Athos spends the majority of his storyline preparing for his son Raoul to go to battle in Africa. He seems to have almost a prescient belief that his son will be killed in battle and, when he turns out to be right, dies shortly after, believing that life is not worth living without his son.
Philippe (or the man in the iron mask) - at the beginning of the story we learn that Philippe is the twin brother of the son who was locked away as a child so as not to provide any challenge to the king's throne. It is not revealed why he was the son chosen to be locked up. Philippe is used as a pawn in his brother's kingly rule for the first half of his life and then is used as a pawn in Aramis' game to gain more power over France. Only to be abandoned once again just as he was by his parents. For this reason, Philippe is a tragic character.
Despite being the title character, Philippe is seldom seen in the actual novel and only gets to be the king for a few chapters. The last we see of him is before D'Artagnan leaves his island prison where he is made to wear a mask to hide his identity and we never hear what becomes of the young prince in the intervening years.

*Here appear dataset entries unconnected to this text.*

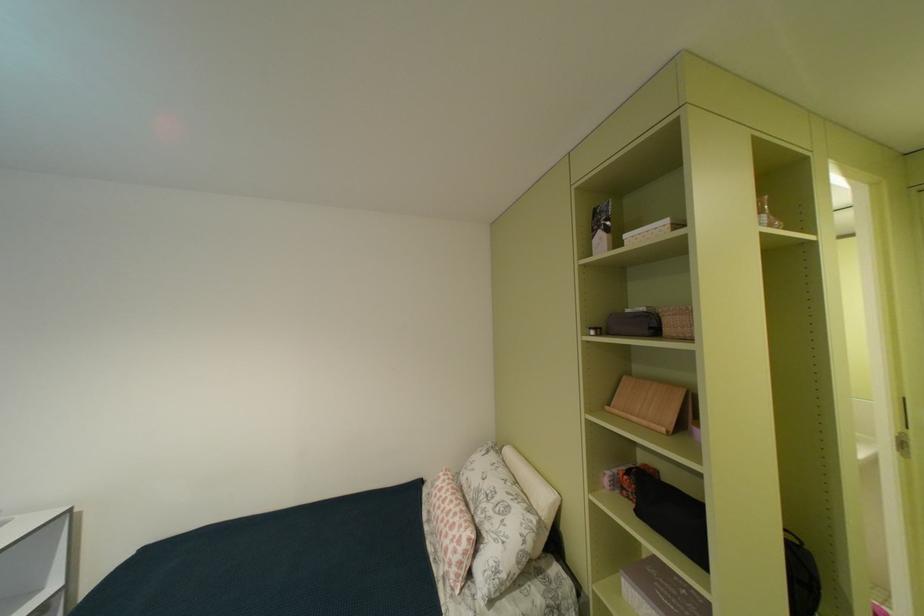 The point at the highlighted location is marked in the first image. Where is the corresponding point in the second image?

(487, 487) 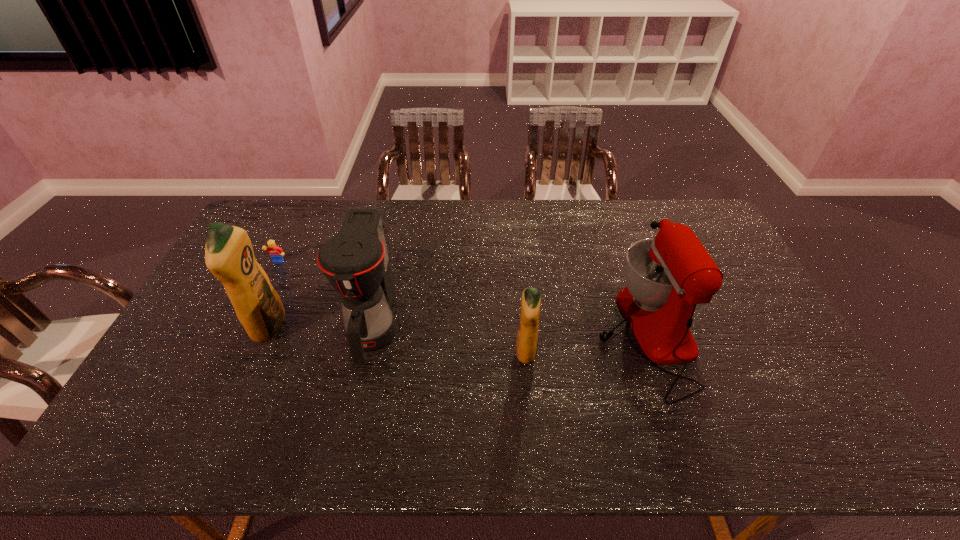 Locate an element on the screen. This screenshot has height=540, width=960. vacant space located on the label of the left detergent is located at coordinates (411, 327).

This screenshot has height=540, width=960. I want to click on vacant position located 0.210m on the label of the fourth tallest object, so click(612, 353).

Find the location of a particular element. The height and width of the screenshot is (540, 960). vacant space located on the left of the shortest object is located at coordinates pos(307,238).

Locate an element on the screen. vacant space positioned 0.230m on the face of the second shortest object is located at coordinates (251, 320).

Identify the location of free space located 0.060m pour from the carafe of the coffee maker. (357, 394).

The width and height of the screenshot is (960, 540). I want to click on vacant space located on the bowl side of the mixer, so click(506, 333).

The height and width of the screenshot is (540, 960). I want to click on free point located 0.120m on the bowl side of the mixer, so pos(555,333).

Locate an element on the screen. vacant space located 0.100m on the bowl side of the mixer is located at coordinates (562, 333).

Locate an element on the screen. This screenshot has height=540, width=960. object positioned at the far edge is located at coordinates (383, 223).

You are a GUI agent. You are given a task and a screenshot of the screen. Output one action in this format:
    pyautogui.click(x=<x>, y=<y>)
    Task: Click on the object positioned at the near edge
    The height and width of the screenshot is (540, 960).
    Given the screenshot: What is the action you would take?
    pyautogui.click(x=667, y=276) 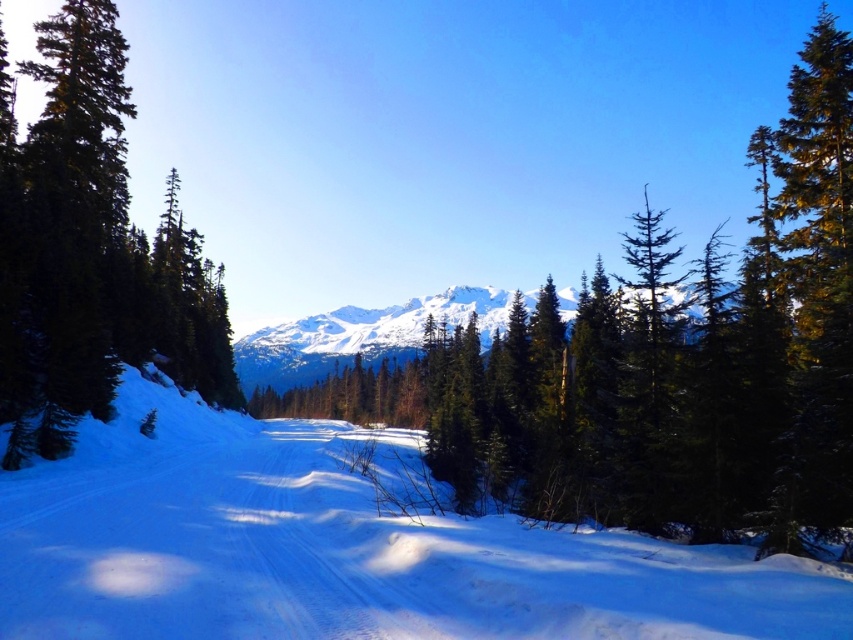 Identify the location of white snow ski slope at center. This screenshot has height=640, width=853. (344, 548).

Does white snow ski slope at center have a lesser width compared to white snow-covered mountain at center?

Yes, white snow ski slope at center is thinner than white snow-covered mountain at center.

Is point (691, 592) farther from viewer compared to point (403, 332)?

No, (691, 592) is in front of (403, 332).

Image resolution: width=853 pixels, height=640 pixels. I want to click on white snow ski slope at center, so click(x=344, y=548).

Is white snow ski slope at center positioned behind green matte tree at left?

No, it is in front of green matte tree at left.

Does point (247, 515) come in front of point (74, 358)?

Yes, point (247, 515) is closer to viewer.

The width and height of the screenshot is (853, 640). In order to click on white snow ski slope at center in this screenshot , I will do `click(344, 548)`.

Does point (144, 256) lie in front of point (241, 340)?

Yes, point (144, 256) is in front of point (241, 340).

Does green matte tree at left come behind white snow-covered mountain at center?

No, it is not.

Is point (62, 68) positioned after point (532, 294)?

Alexandre Dumas was a well known French writer he was born on July 24, 1802. His father was a reputable General in the French army with the influence of his father as a young man Dumas secured a job with Louis Philippe the Duke of Orléans.
He enjoy early success when he start working as a writer in France, but later leave France for Belgium because of some difficulty with his job, he stayed in Belgium for many years before moving to Russia for some years and then moving to Italy were he founded L' Indipendente newspaper, he was also the publisher of the newspaper. The paper is in support of Italians unification.
He is one of the most successful French writer, his write up have been translated to almost hundred languages. Most of his works were first published as serials. Including, the Three Musketeers. His books have been use in producing almost two hundred movies dating back to the early 20 century. His last novel titled the Knight of sainte Hermiine was unfinished at his death becoming bestseller after being completed by a scholar in 2005.
He wrote various travel books and magazine articles. He published one hundred thousand works; he founded Théâtre Historique in 1840 after returning to Paris.
Dumas died on December 5, 1870 and was buried at his birth place.